The dedication of Stella was visited by “Phineas Schweitzer,” fictional nephew of the man the basin is named for. Schweitzer wasn’t his name but a moniker stuck on him by neighbors. He was a Swiss recluse living near the basin who paid too much attention to Ella Mae Farmin, one of Sandpoint’s founding mothers. For this and his propensity for roasting cats, he spent his last days in an asylum.

Schweitzer Redux

Between the installation of Chair 1 and the present, Schweitzer has reinvented itself several times. It began as a community-owned resort, after kids saved quarters, dimes and nickels to buy a single $10 share. Then, in 1983, Jim Brown and Pack River Management Company bought all outstanding stock at $15 a share. Pack River had been loaning money to Schweitzer for all of its existence and used that debt, plus ownership of more than 50 percent of the ski area’s land base, as leverage to acquire the resort.

Brandon Moon has skied Schweitzer since 1972 and worked as a patroller for 10 years. He thinks one important event at Schweitzer was the purchase of real groomers by Pack River. “Wayne Parenteau built two homemade ‘groomers’ that towed behind Thiokols,” he said. “One was a piece of corrugated culvert – for creating ‘corduroy’ – and the other was a ‘deep powder groomer,’ a tube made of expanded metal that produced spectacular ‘chicken heads.’ ”

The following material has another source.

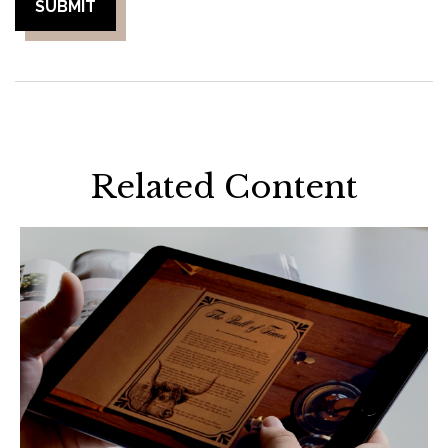
Related Content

Under the Browns, the heady 1990-91 season began a 10-year expansion plan with a detachable Yan quad, the 80-room Green Gables Hotel and massive Headquarters day-lodge. (The original Groesbeck-designed lodge was so well put together, they had to burn it rather than tear it down.) The focus was on building a destination resort, with an eye toward real estate development.

The best-laid plans …

Jim Brown died in 1989, just as the 10-year plan was going into action. Development depended on real estate sales that didn’t come about. In 1995, a disaster at Whistler bankrupted the company that built Yan lifts and demanded the rebuild of Schweitzer’s Great Escape Quad. Exit several million dollars. This seemed like the final straw.

By 1997, Schweitzer was in Chapter 11 bankruptcy. New Year’s Eve 1998, Harbor Properties, a Seattle firm with ski areas in Washington state, purchased the assets.

Harbor installed Stella in the 2000-01 season and the Idyle Our T-bar in 2005 – opening hundreds of new acres to lift-assisted skiing – and created extensive new glade skiing, earning the resort high marks in several national publications. In 2006, though, it relinquished its interest in Schweitzer to the McCaw family trust, which hired Chasse and launched the current era at Schweitzer.

Tom Chasse loves his job, and Schweitzer benefits from that relationship. On any given Sunday, you might find him helping in the “corral” that defines the ticket line. What does he think is the biggest change implemented at Schweitzer since he arrived? He laughed and said, “We try to underpromise and overdeliver.”
Schweitzer in the McCaw era has also introduced high-angle grooming, more extensive pre-opening Ski Patrol work and functional snow-making – something that fell off the table during the 10-year plan. And there are the “little things.”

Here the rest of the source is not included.